I find that some of the furniture enshittification is also about generational changes. Maybe a lot of us don’t want to have to worry about something lasting generations anymore. It can be a lot of pressure.
I have a nice mix of antiques inherited from my great-grandmother, and ikea stuff. I was only in a position to inherit (really i bought it, but at a family discount) the furniture once I was nearing my 40s and had a house, not a rental apartment. This was 16 years after she passed and I only got the furniture through a lucky coincidence.
It’s lovely stuff and I love having it, but no way could I have afforded it sooner. The purchase price, sure, but not the burden. The thought of cramming it into the small apartments I was living in, moving almost every year, or paying to store it somewhere until some unknown future date then move it all to where I ended up?
And then there’s the minor burden of having it in the house. I like my house to be warm and sometimes messy with people and kids and animals comfortable to be there. Sometimes the antique or expensive stuff makes if feel like you have to be so careful about stuff that really doesn’t matter in the long run.
Ecologically it’s not great, but if people are opting for stuff they know won’t make it through their next move because they don’t want to move it, I think that’s valid. Rather than judge that choice, we could work to pass better laws around manufacturing and recyclability.
I grew up watching tailors who were able to recover their own sofas but was not taught the skills of the trade. What I do recall is how much work it was and what angry angry people they were while doing it so I’m not inclined to make it my hobby and begin destroying the furniture I have while I learn. My makeshift patches are enough for me to know my skills are not up to the task.
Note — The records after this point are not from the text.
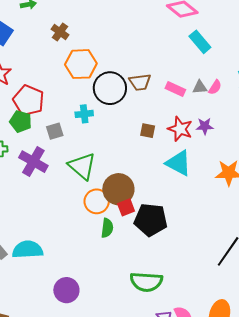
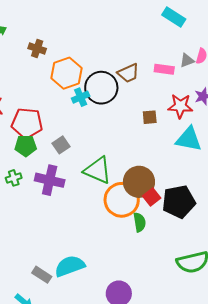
cyan cross: (84, 114) -> (81, 97), moved
orange circle: (97, 201) -> (122, 200), size x1.4

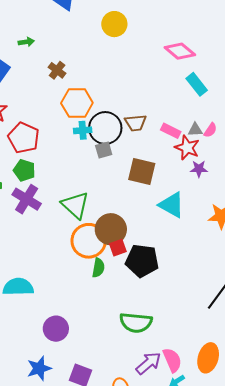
red star: (180, 106) -> (187, 148), moved
brown square: (150, 117) -> (142, 171), size x1.8
gray square: (61, 145) -> (104, 150), moved
green pentagon: (26, 146) -> (24, 170), moved

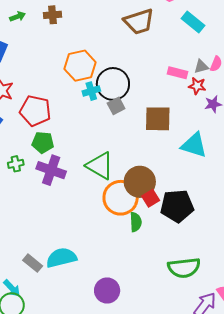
brown cross: (57, 70) -> (53, 15), moved, turned -30
brown trapezoid: (136, 123) -> (139, 22), moved, size x1.4
red star: (187, 148) -> (197, 86), size x0.7

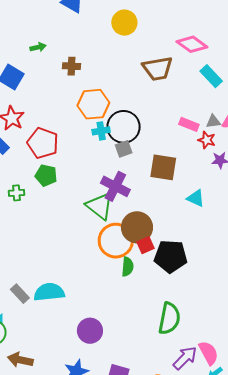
brown cross: (53, 15) -> (72, 66), moved
cyan triangle: (194, 145) -> (196, 198), size x0.7
purple cross: (51, 170) -> (115, 186), moved
green semicircle: (184, 268) -> (169, 318), turned -80

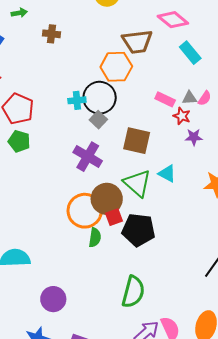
orange hexagon: (93, 104) -> (116, 67), moved
gray square: (124, 149) -> (98, 120), turned -30
green triangle: (100, 206) -> (137, 183), moved

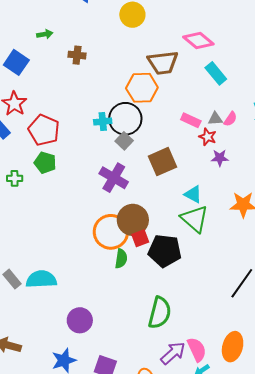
brown square: (137, 141) -> (163, 162), turned -36
green triangle: (137, 183) -> (195, 219), moved

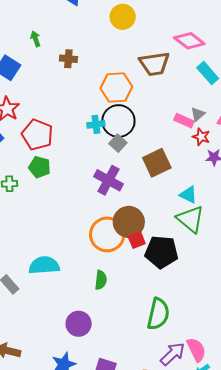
green arrow: (45, 34) -> (35, 39), turned -98
orange hexagon: (142, 88) -> (116, 88), moved
gray triangle: (215, 119) -> (198, 114), moved, turned -35
green semicircle: (121, 259) -> (101, 280), moved
cyan semicircle: (41, 279) -> (44, 265), moved

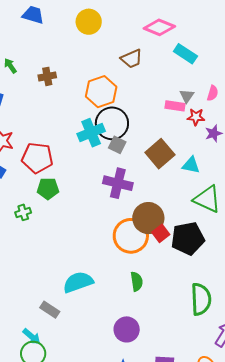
brown trapezoid: (154, 64) -> (132, 59), size x0.7
cyan cross: (96, 124) -> (91, 133), size x1.5
cyan triangle: (188, 195) -> (191, 165), moved

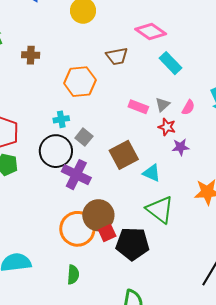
pink rectangle: (175, 106) -> (138, 107), moved
black circle: (112, 123) -> (56, 151), moved
cyan cross: (91, 133) -> (61, 119), size x0.6

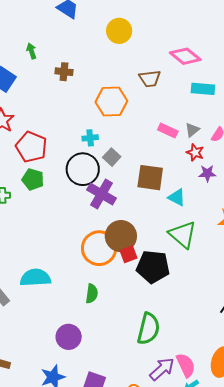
cyan rectangle: (170, 63) -> (203, 89), turned -45
brown square: (124, 155) -> (150, 178), turned 32

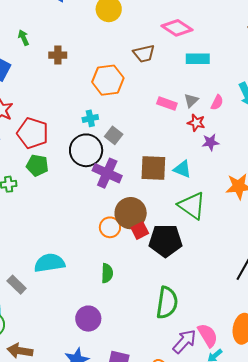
brown square: (150, 178) -> (153, 168), moved
orange circle: (99, 248) -> (110, 227), size x0.6

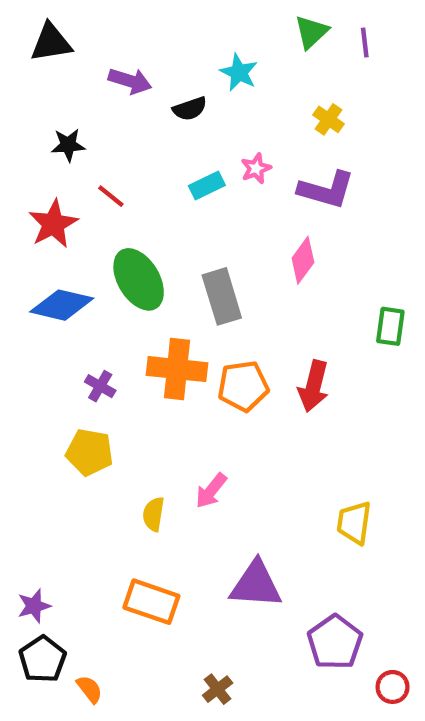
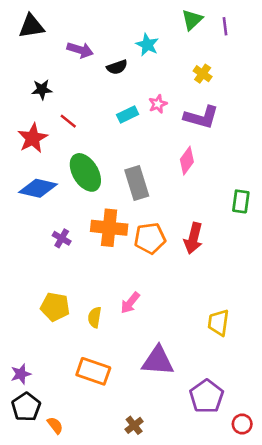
yellow pentagon: (90, 452) -> (55, 307), moved

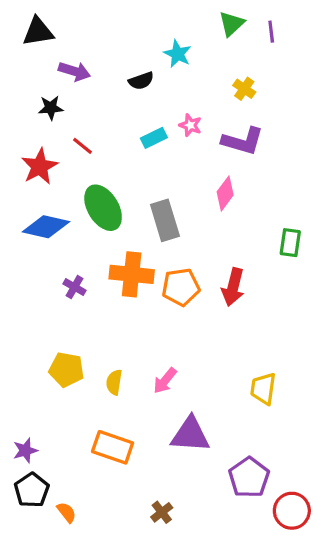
purple arrow: (80, 50) -> (74, 71), moved
pink star: (158, 104) -> (190, 125), turned -30
pink arrow: (130, 303) -> (165, 381), moved
red circle: (242, 424) -> (292, 511), size x1.5

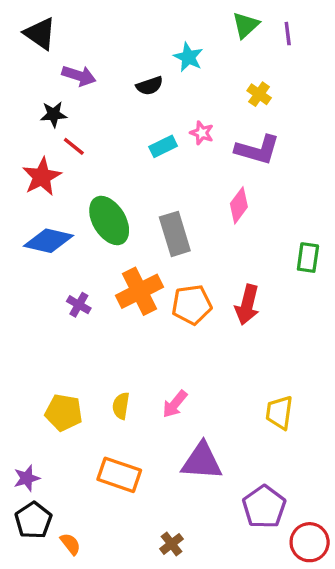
black triangle: (38, 32) -> (40, 34), turned 44
red line: (82, 146) -> (74, 146), moved
orange cross: (132, 274) -> (139, 291), turned -33
yellow pentagon: (67, 370) -> (64, 413), moved

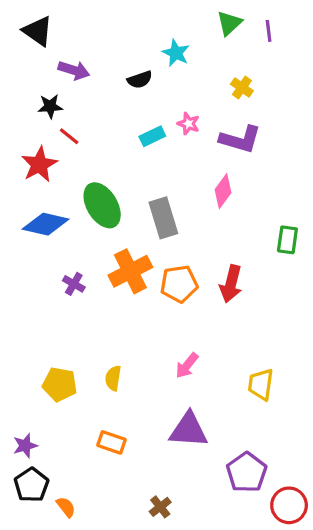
pink arrow: (175, 404) -> (187, 366), moved
orange rectangle: (119, 475) -> (112, 442), size x0.7

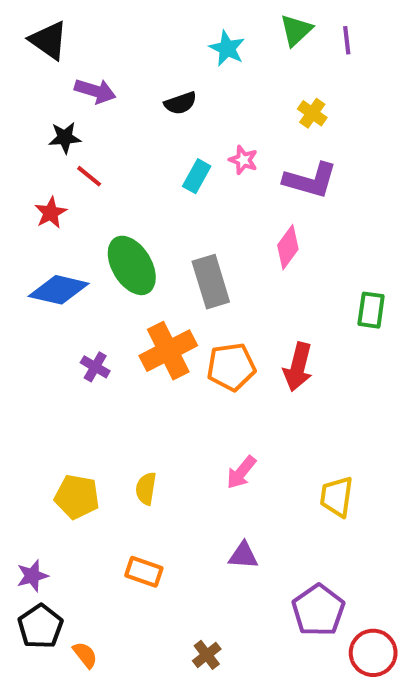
cyan star: (176, 53) -> (227, 48), moved
cyan rectangle: (152, 136) -> (197, 176), turned -35
red star: (39, 164) -> (51, 213), size x0.7
purple triangle: (188, 430) -> (243, 555), size x0.6

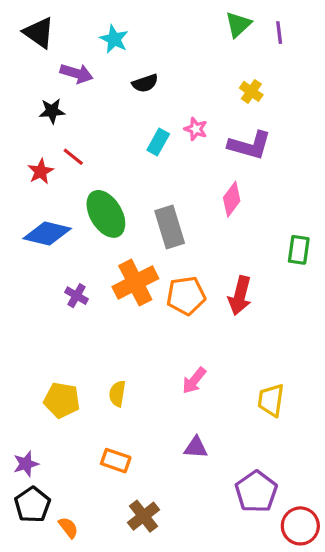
cyan star: (227, 48) -> (114, 39), moved
red line: (89, 176) -> (73, 157), moved
brown cross: (207, 655) -> (143, 516), moved, size x1.4

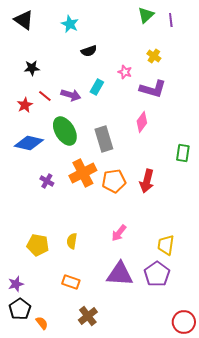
purple arrow: (77, 73) -> (71, 95), moved
pink star: (196, 129) -> (125, 72), moved
purple triangle: (196, 448) -> (120, 274), size x1.8
purple pentagon: (256, 492) -> (157, 274), moved

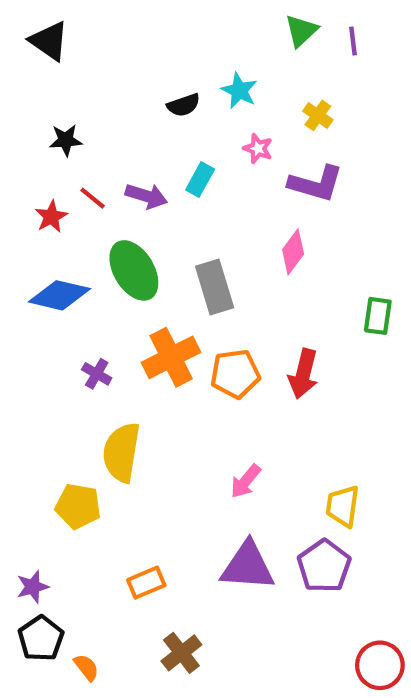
cyan star: (70, 24) -> (239, 91), moved
yellow semicircle: (72, 241) -> (121, 452), moved, size x1.8
orange rectangle: (71, 282) -> (146, 583), turned -42

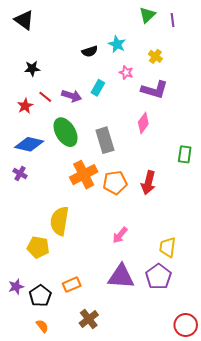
purple cross: (97, 374) -> (20, 174), moved
black pentagon: (41, 638) -> (40, 296), moved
I hunt for ok build quality used and new, and hold onto old furniture that I have which is good still where I can, but on the soft furnishings I think this is how it’s going to be. It makes more sense really to move towards disposability and plan around making that less harmful.
I could even go for it if there was a sort of simple well built frame you could order and then re-cover from a kit… something designed to be easy to repair/re-cover.
People are afraid to even take free sofas because of bedbugs around here.
Ikeas sofas are good quality considering what they cost. Furniture in the price bracket just above are usually the worst both in terms of design as well as quality.
We paid about 5400$ for our sofa from the swedish manufacturer Norrgavel. It will probably outlast us, which is good because it cost a lot of money (it was not expensive though). Most of our other furniture is second hand and a lot of it was cheap.
Furniture is very much an area where it is expensive to be poor as we say in Sweden.
What is “amazOMG”? The DDG search engine doesn’t seem to know.